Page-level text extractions
- - -

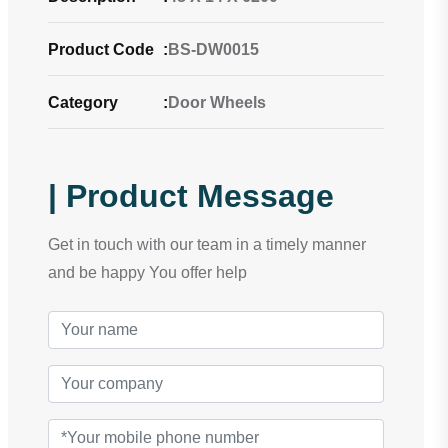
Product Code
:
BS-DW0015
Category
:
Door Wheels
| Product Message
Get in touch with our team in a timely manner
and be happy You offer help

- - -

Work order: Write out the line containing "Get in touch with our team in a timely manner" and every line after it through the end of the entries. Keep each one exactly as it is, and add nothing.

Answer section:
Get in touch with our team in a timely manner
and be happy You offer help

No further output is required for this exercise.